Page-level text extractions
"""
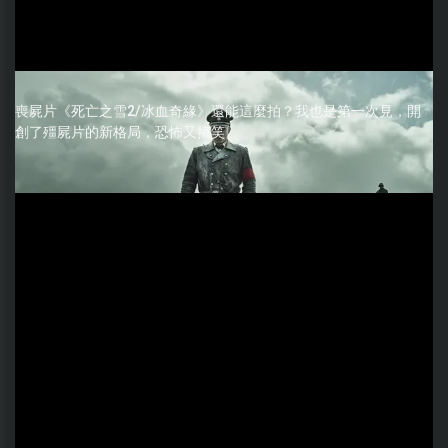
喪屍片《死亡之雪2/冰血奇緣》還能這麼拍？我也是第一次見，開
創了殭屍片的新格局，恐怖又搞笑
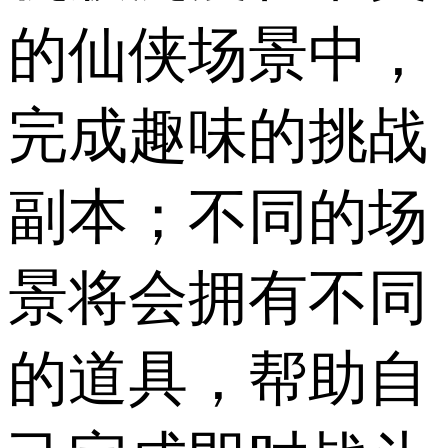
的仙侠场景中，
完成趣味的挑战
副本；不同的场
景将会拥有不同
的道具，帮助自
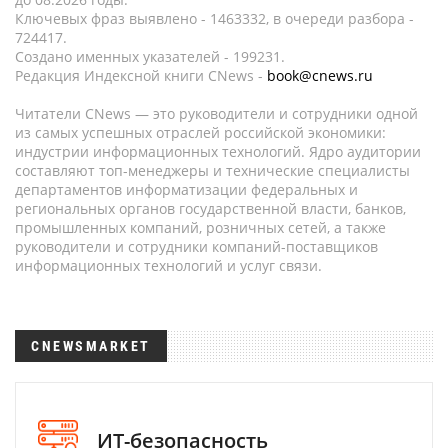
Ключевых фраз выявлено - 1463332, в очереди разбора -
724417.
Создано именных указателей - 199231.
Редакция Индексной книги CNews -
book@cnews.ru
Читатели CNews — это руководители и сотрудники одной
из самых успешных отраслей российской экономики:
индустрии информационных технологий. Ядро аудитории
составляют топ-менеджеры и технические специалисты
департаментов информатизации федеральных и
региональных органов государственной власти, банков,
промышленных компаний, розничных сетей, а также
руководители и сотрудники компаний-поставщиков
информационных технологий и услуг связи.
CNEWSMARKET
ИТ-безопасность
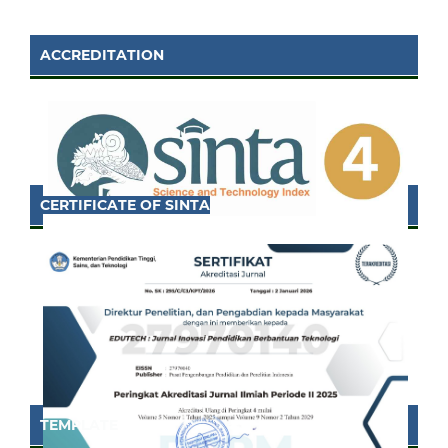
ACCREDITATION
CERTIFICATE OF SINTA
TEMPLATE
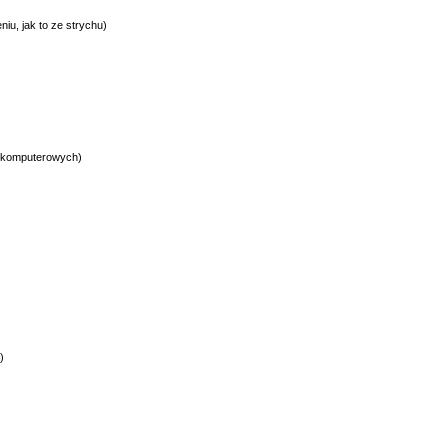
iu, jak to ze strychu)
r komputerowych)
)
"""
"""
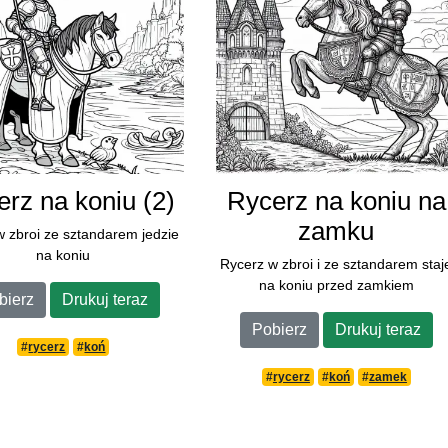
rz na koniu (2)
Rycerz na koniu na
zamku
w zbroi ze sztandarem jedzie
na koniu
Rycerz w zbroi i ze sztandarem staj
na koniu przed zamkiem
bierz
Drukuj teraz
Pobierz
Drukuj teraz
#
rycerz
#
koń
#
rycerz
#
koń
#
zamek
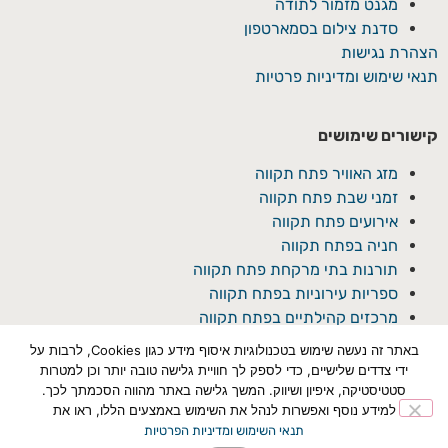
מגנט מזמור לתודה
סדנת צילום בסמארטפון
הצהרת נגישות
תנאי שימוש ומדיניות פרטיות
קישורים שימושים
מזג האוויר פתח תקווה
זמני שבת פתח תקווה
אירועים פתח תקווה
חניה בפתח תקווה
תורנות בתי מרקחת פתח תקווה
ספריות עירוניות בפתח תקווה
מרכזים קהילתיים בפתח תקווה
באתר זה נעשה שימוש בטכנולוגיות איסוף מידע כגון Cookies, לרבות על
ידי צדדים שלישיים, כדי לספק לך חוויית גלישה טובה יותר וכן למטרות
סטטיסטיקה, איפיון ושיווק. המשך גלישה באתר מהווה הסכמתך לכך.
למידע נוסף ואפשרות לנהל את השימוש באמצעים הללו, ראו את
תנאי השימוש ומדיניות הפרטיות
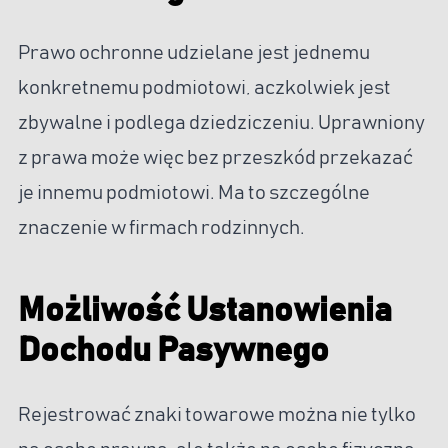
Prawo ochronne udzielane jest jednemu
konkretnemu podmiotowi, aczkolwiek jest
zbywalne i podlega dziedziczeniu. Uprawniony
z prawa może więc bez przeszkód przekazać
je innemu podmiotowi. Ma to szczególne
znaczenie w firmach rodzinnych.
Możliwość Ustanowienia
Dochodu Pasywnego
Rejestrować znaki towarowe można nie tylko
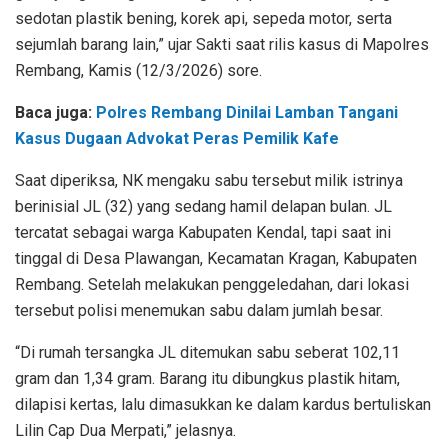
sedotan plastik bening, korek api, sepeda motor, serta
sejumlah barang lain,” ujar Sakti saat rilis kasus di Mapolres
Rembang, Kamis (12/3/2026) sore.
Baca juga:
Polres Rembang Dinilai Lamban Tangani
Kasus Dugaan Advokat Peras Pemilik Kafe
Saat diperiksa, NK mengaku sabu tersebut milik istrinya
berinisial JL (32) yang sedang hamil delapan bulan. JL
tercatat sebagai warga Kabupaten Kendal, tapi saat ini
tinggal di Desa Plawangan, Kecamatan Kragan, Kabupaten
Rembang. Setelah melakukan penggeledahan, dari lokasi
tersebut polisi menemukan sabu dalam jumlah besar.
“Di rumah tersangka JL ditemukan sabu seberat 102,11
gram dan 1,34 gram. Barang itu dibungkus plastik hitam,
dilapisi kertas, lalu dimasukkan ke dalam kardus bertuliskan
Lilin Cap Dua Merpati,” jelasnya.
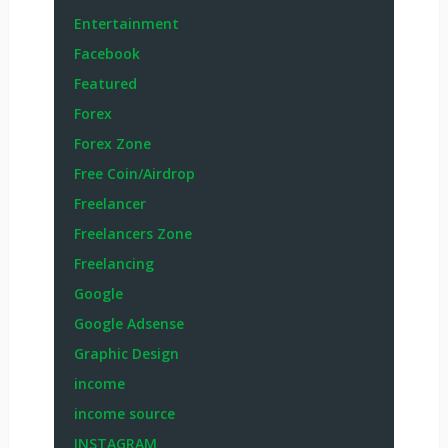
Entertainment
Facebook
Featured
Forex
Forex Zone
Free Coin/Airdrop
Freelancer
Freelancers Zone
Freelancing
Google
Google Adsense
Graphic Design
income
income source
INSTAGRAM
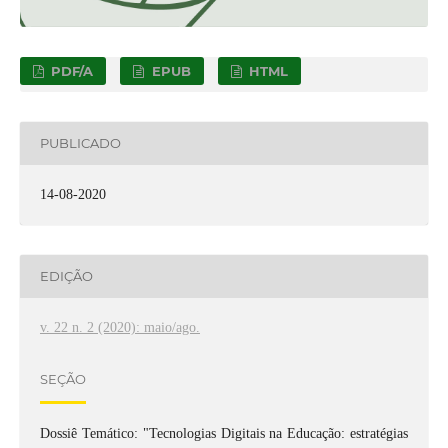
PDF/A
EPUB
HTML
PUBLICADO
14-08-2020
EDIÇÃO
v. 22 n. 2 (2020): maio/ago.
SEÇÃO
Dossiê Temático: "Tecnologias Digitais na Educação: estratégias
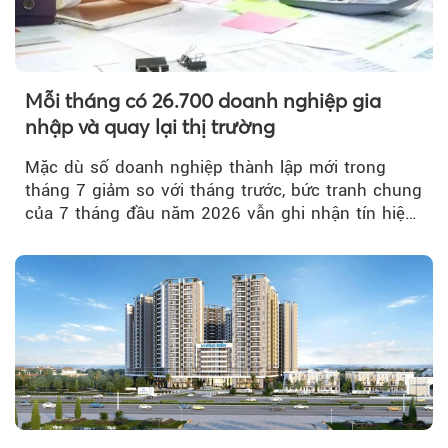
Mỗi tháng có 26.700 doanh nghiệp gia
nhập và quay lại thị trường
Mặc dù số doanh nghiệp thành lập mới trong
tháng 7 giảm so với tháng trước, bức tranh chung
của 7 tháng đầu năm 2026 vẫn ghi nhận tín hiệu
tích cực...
"""
"""
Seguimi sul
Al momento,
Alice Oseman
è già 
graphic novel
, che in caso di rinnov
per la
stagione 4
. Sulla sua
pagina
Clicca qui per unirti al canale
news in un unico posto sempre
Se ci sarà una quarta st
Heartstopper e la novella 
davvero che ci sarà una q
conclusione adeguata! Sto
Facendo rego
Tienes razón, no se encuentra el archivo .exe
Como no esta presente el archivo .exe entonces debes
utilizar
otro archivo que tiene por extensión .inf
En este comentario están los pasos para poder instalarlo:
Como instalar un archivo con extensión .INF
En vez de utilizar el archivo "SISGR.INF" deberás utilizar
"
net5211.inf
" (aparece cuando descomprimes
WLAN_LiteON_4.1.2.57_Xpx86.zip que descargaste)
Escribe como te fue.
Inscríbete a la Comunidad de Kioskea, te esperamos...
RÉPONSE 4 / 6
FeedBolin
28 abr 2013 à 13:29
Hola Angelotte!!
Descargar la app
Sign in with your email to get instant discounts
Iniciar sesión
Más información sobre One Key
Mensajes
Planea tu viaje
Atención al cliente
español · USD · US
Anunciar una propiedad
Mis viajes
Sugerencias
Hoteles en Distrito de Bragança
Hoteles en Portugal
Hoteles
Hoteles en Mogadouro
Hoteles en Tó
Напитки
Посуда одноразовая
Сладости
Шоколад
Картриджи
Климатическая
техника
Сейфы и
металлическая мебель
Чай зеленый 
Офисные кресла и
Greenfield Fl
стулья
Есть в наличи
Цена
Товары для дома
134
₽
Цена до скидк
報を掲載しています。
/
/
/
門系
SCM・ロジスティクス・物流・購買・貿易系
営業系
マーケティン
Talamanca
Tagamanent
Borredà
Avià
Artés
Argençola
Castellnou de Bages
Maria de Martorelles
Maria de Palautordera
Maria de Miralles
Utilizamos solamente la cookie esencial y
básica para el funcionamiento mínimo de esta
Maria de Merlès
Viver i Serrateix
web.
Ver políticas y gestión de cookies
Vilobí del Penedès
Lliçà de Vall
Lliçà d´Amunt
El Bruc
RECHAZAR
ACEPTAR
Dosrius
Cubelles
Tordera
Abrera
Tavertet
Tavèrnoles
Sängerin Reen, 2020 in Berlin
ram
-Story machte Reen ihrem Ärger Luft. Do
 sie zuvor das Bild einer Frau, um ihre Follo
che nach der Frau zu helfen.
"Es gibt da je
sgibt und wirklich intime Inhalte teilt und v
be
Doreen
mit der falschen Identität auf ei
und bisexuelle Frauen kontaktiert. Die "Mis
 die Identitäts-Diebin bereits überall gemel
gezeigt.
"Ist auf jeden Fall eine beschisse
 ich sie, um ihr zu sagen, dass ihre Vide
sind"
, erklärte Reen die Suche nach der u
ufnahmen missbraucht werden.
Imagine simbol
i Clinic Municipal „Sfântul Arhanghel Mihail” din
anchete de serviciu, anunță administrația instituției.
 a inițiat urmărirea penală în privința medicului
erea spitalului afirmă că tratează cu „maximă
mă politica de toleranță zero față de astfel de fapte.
"""
▶ _Assignment_
Among the entries above, find the line with "喪屍片《死亡之雪2/冰血奇緣》還能這麼拍？我也是第一次見，開" and repeat exactly from there through the line with "составляют топ-менеджеры и", leaving out the pictures.

▶ _Solution_
喪屍片《死亡之雪2/冰血奇緣》還能這麼拍？我也是第一次見，開
創了殭屍片的新格局，恐怖又搞笑
的仙侠场景中，
完成趣味的挑战
副本；不同的场
景将会拥有不同
的道具，帮助自
Ключевых фраз выявлено - 1463332, в очереди разбора -
724417.
Создано именных указателей - 199231.
Редакция Индексной книги CNews -
book@cnews.ru
Читатели CNews — это руководители и сотрудники одной
из самых успешных отраслей российской экономики:
индустрии информационных технологий. Ядро аудитории
составляют топ-менеджеры и технические специалисты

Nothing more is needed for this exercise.